[Extracted page text data]

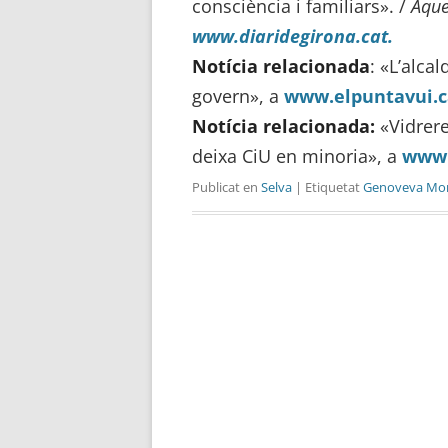
consciència i familiars». /
Aque
www.diaridegirona.cat.
Notícia relacionada
: «L’alcal
govern», a
www.elpuntavui.c
Notícia relacionada:
«Vidrere
deixa CiU en minoria», a
www.
Publicat en
Selva
| Etiquetat
Genoveva Mo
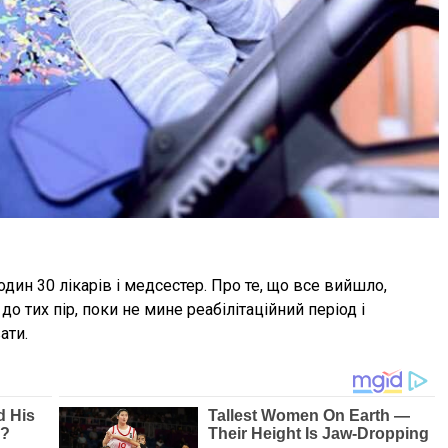
дин 30 лікарів і медсестер. Про те, що все вийшло,
о тих пір, поки не мине реабілітаційний період і
ати.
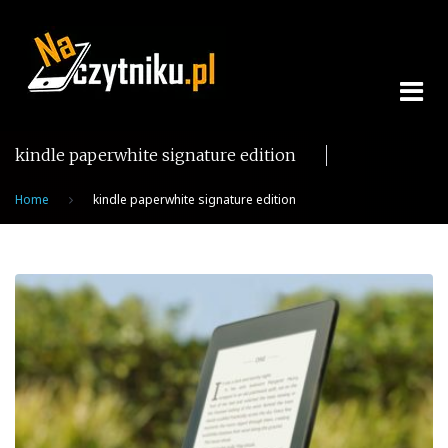
Skip
to
content
kindle paperwhite signature edition
Home
kindle paperwhite signature edition
Tag:
kindle
paperwhite
signature
edition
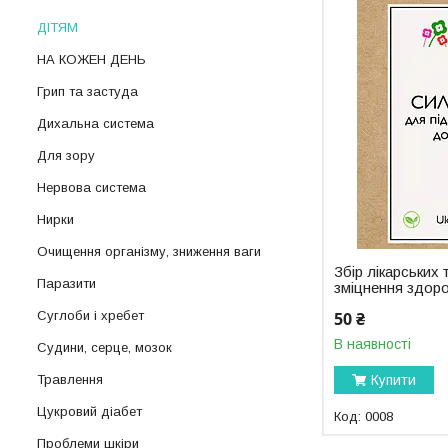
ДІТЯМ
НА КОЖЕН ДЕНЬ
Грип та застуда
Дихальна система
Для зору
Нервова система
Нирки
Очищення організму, зниження ваги
Збір лікарських
Паразити
зміцнення здоров
50 ₴
Суглоби і хребет
В наявності
Судини, серце, мозок
Купити
Травлення
Цукровий діабет
0008
Проблеми шкіри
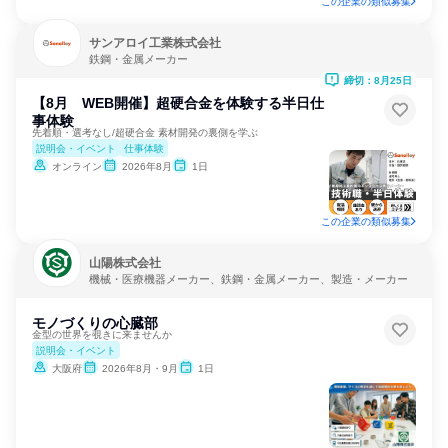
この企業の類似募集
サンアロイ工業株式会社
鉄鋼・金属メーカー
締切：8月25日
【8月 WEB開催】超硬合金を体験する半日仕
事体験
先着順・選考なし/超硬合金 素材開発の裏側を学ぶ
説明会・イベント
仕事体験
オンライン
2026年8月
1日
この企業の類似募集
山陽株式会社
機械・医療機器メーカー、鉄鋼・金属メーカー、製造・メーカー
モノづくりの心臓部
金型の世界を覗きに来ませんか
説明会・イベント
大阪府
2026年8月・9月
1日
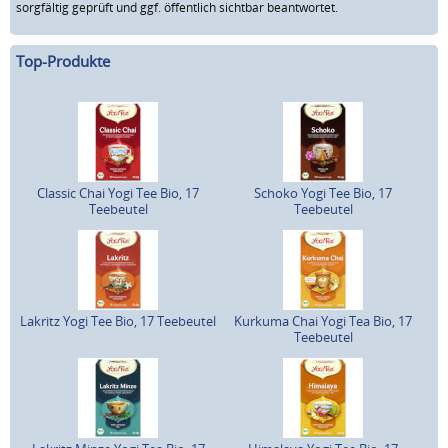
sorgfältig geprüft und ggf. öffentlich sichtbar beantwortet.
Top-Produkte
Classic Chai Yogi Tee Bio, 17
Schoko Yogi Tee Bio, 17
Teebeutel
Teebeutel
Lakritz Yogi Tee Bio, 17 Teebeutel
Kurkuma Chai Yogi Tea Bio, 17
Teebeutel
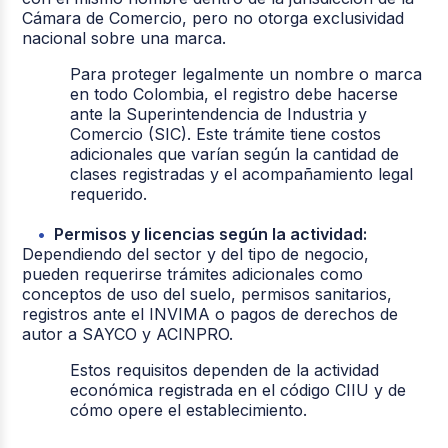
Cámara de Comercio, pero no otorga exclusividad
nacional sobre una marca.
Para proteger legalmente un nombre o marca
en todo Colombia, el registro debe hacerse
ante la Superintendencia de Industria y
Comercio (SIC). Este trámite tiene costos
adicionales que varían según la cantidad de
clases registradas y el acompañamiento legal
requerido.
Permisos y licencias según la actividad:
Dependiendo del sector y del tipo de negocio,
pueden requerirse trámites adicionales como
conceptos de uso del suelo, permisos sanitarios,
registros ante el INVIMA o pagos de derechos de
autor a SAYCO y ACINPRO.
Estos requisitos dependen de la actividad
económica registrada en el código CIIU y de
cómo opere el establecimiento.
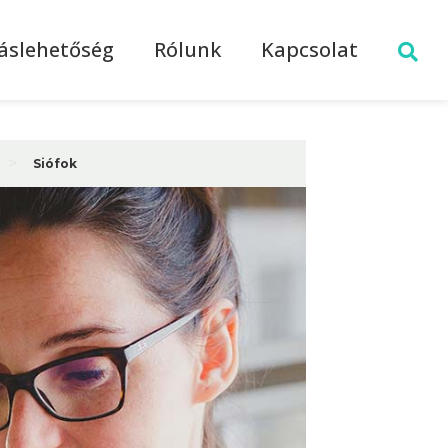
láslehetőség
Rólunk
Kapcsolat
>
Siófok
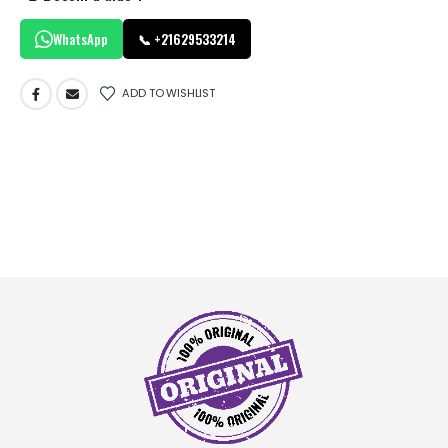
WhatsApp
📞 +21629533214
ADD TO WISHLIST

## Exercise aim
The reply must match the records exactly, apart from the pictures, which are left out.

## Answer for the task
consciència i familiars». /
Aque
www.diaridegirona.cat.
Notícia relacionada
: «L’alcal
govern», a
www.elpuntavui.c
Notícia relacionada:
«Vidrere
deixa CiU en minoria», a
www.
Publicat en
Selva
| Etiquetat
Genoveva Mo
дин 30 лікарів і медсестер. Про те, що все вийшло,
о тих пір, поки не мине реабілітаційний період і
ати.
Skip
to
content
kindle paperwhite signature edition
Home
kindle paperwhite signature edition
Tag:
kindle
paperwhite
signature
edition
ДІТЯМ
НА КОЖЕН ДЕНЬ
Грип та застуда
Дихальна система
Для зору
Нервова система
Нирки
Очищення організму, зниження ваги
Збір лікарських
Паразити
зміцнення здоров
50 ₴
Суглоби і хребет
В наявності
Судини, серце, мозок
Купити
Травлення
Цукровий діабет
0008
Проблеми шкіри
この企業の類似募集
サンアロイ工業株式会社
鉄鋼・金属メーカー
締切：8月25日
【8月 WEB開催】超硬合金を体験する半日仕
事体験
先着順・選考なし/超硬合金 素材開発の裏側を学ぶ
説明会・イベント
仕事体験
オンライン
2026年8月
1日
この企業の類似募集
山陽株式会社
機械・医療機器メーカー、鉄鋼・金属メーカー、製造・メーカー
モノづくりの心臓部
金型の世界を覗きに来ませんか
説明会・イベント
大阪府
2026年8月・9月
1日
sorgfältig geprüft und ggf. öffentlich sichtbar beantwortet.
Top-Produkte
Classic Chai Yogi Tee Bio, 17
Schoko Yogi Tee Bio, 17
Teebeutel
Teebeutel
Lakritz Yogi Tee Bio, 17 Teebeutel
Kurkuma Chai Yogi Tea Bio, 17
Teebeutel
Cámara de Comercio, pero no otorga exclusividad
nacional sobre una marca.
Para proteger legalmente un nombre o marca
en todo Colombia, el registro debe hacerse
ante la Superintendencia de Industria y
Comercio (SIC). Este trámite tiene costos
adicionales que varían según la cantidad de
clases registradas y el acompañamiento legal
requerido.
Permisos y licencias según la actividad:
Dependiendo del sector y del tipo de negocio,
pueden requerirse trámites adicionales como
conceptos de uso del suelo, permisos sanitarios,
registros ante el INVIMA o pagos de derechos de
autor a SAYCO y ACINPRO.
Estos requisitos dependen de la actividad
económica registrada en el código CIIU y de
cómo opere el establecimiento.
láslehetőség
Rólunk
Kapcsolat
>
Siófok
WhatsApp
📞 +21629533214
ADD TO WISHLIST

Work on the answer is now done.